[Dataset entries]
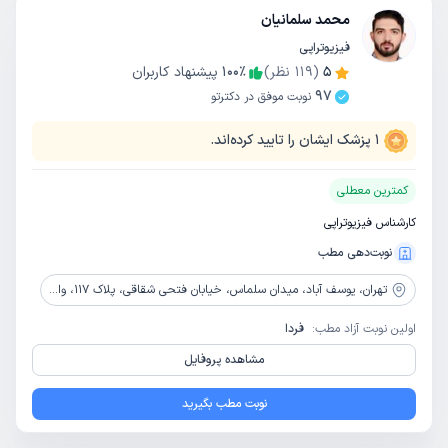
محمد سلمانیان
فیزیوتراپی
5
(
119
نظر)
٪
100
پیشنهاد کاربران
97
نوبت موفق در دکترتو
1
پزشک ایشان را تایید کرده‌اند.
کمترین معطلی
کارشناس فیزیوتراپی
نوبت‌دهی مطب
تهران،
یوسف آباد، میدان سلماس، خیابان فتحی شقاقی، پلاک 117، واحد 2
اولین نوبت آزاد مطب:
فردا
مشاهده پروفایل
نوبت مطب بگیرید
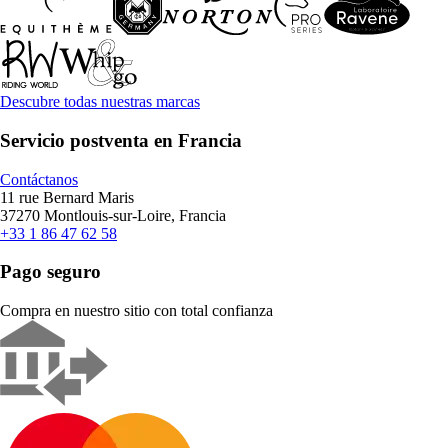
Descubre todas nuestras marcas
Servicio postventa en Francia
Contáctanos
11 rue Bernard Maris
37270 Montlouis-sur-Loire, Francia
+33 1 86 47 62 58
Pago seguro
Compra en nuestro sitio con total confianza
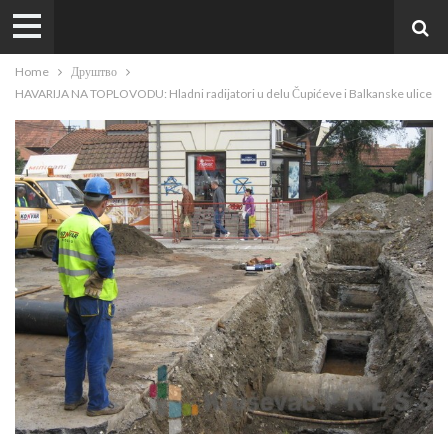
Home
Друштво
HAVARIJA NA TOPLOVODU: Hladni radijatori u delu Čupićeve i Balkanske ulice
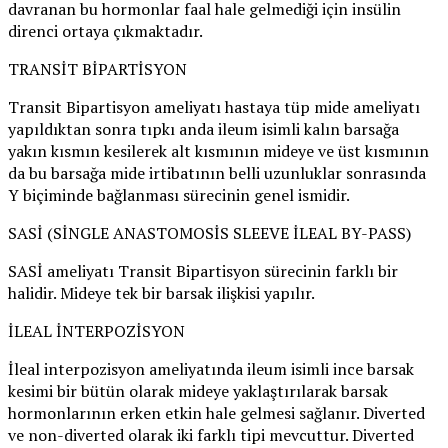
davranan bu hormonlar faal hale gelmediği için insülin
direnci ortaya çıkmaktadır.
TRANSİT BİPARTİSYON
Transit Bipartisyon ameliyatı hastaya tüp mide ameliyatı
yapıldıktan sonra tıpkı anda ileum isimli kalın barsağa
yakın kısmın kesilerek alt kısmının mideye ve üst kısmının
da bu barsağa mide irtibatının belli uzunluklar sonrasında
Y biçiminde bağlanması sürecinin genel ismidir.
SASİ (SİNGLE ANASTOMOSİS SLEEVE İLEAL BY-PASS)
SASİ ameliyatı Transit Bipartisyon sürecinin farklı bir
halidir. Mideye tek bir barsak ilişkisi yapılır.
İLEAL İNTERPOZİSYON
İleal interpozisyon ameliyatında ileum isimli ince barsak
kesimi bir bütün olarak mideye yaklaştırılarak barsak
hormonlarının erken etkin hale gelmesi sağlanır. Diverted
ve non-diverted olarak iki farklı tipi mevcuttur. Diverted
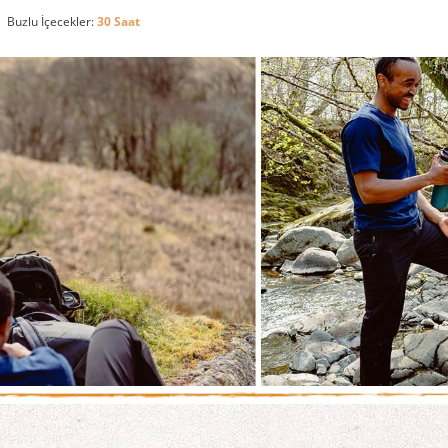
Buzlu İçecekler:
30 Saat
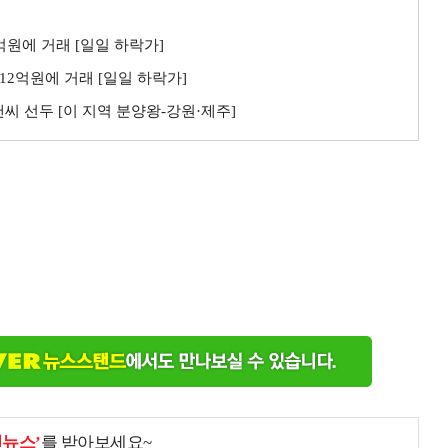
3억원에 거래 [일일 하락가]
 12억원에 거래 [일일 하락가]
씨 선두 [이 지역 분양왕-강원·제주]
천뉴스’
를 받아보세요~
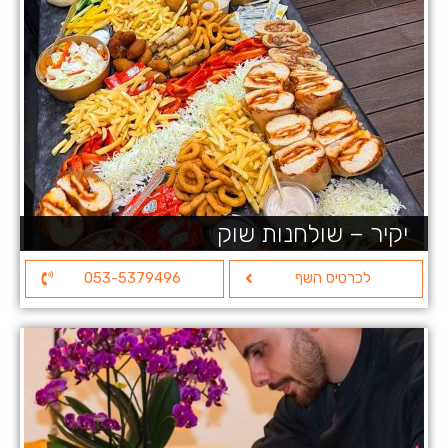
יקיר – שולחנות שוק
לכרטיס השף
053-5379496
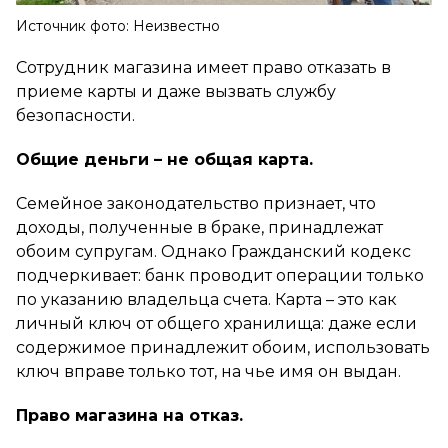
Источник фото: Неизвестно
Сотрудник магазина имеет право отказать в
приеме карты и даже вызвать службу
безопасности.
Общие деньги – не общая карта.
Семейное законодательство признает, что
доходы, полученные в браке, принадлежат
обоим супругам. Однако Гражданский кодекс
подчеркивает: банк проводит операции только
по указанию владельца счета. Карта – это как
личный ключ от общего хранилища: даже если
содержимое принадлежит обоим, использовать
ключ вправе только тот, на чье имя он выдан.
Право магазина на отказ.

> **TO DO**: What you return must match the lines above from the one with "Compra en nuestro sitio con total confianza" through the one with "по указанию владельца счета. Карта – это как" exactly, with both ends included and the pictures excluded.

> **REPLY**:
Compra en nuestro sitio con total confianza
Home
Друштво
HAVARIJA NA TOPLOVODU: Hladni radijatori u delu Čupićeve i Balkanske ulice
davranan bu hormonlar faal hale gelmediği için insülin
direnci ortaya çıkmaktadır.
TRANSİT BİPARTİSYON
Transit Bipartisyon ameliyatı hastaya tüp mide ameliyatı
yapıldıktan sonra tıpkı anda ileum isimli kalın barsağa
yakın kısmın kesilerek alt kısmının mideye ve üst kısmının
da bu barsağa mide irtibatının belli uzunluklar sonrasında
Y biçiminde bağlanması sürecinin genel ismidir.
SASİ (SİNGLE ANASTOMOSİS SLEEVE İLEAL BY-PASS)
SASİ ameliyatı Transit Bipartisyon sürecinin farklı bir
halidir. Mideye tek bir barsak ilişkisi yapılır.
İLEAL İNTERPOZİSYON
İleal interpozisyon ameliyatında ileum isimli ince barsak
kesimi bir bütün olarak mideye yaklaştırılarak barsak
hormonlarının erken etkin hale gelmesi sağlanır. Diverted
ve non-diverted olarak iki farklı tipi mevcuttur. Diverted
Buzlu İçecekler:
30 Saat
3억원에 거래 [일일 하락가]
 12억원에 거래 [일일 하락가]
씨 선두 [이 지역 분양왕-강원·제주]
천뉴스’
를 받아보세요~
יקיר – שולחנות שוק
לכרטיס השף
053-5379496
Источник фото: Неизвестно
Сотрудник магазина имеет право отказать в
приеме карты и даже вызвать службу
безопасности.
Общие деньги – не общая карта.
Семейное законодательство признает, что
доходы, полученные в браке, принадлежат
обоим супругам. Однако Гражданский кодекс
подчеркивает: банк проводит операции только
по указанию владельца счета. Карта – это как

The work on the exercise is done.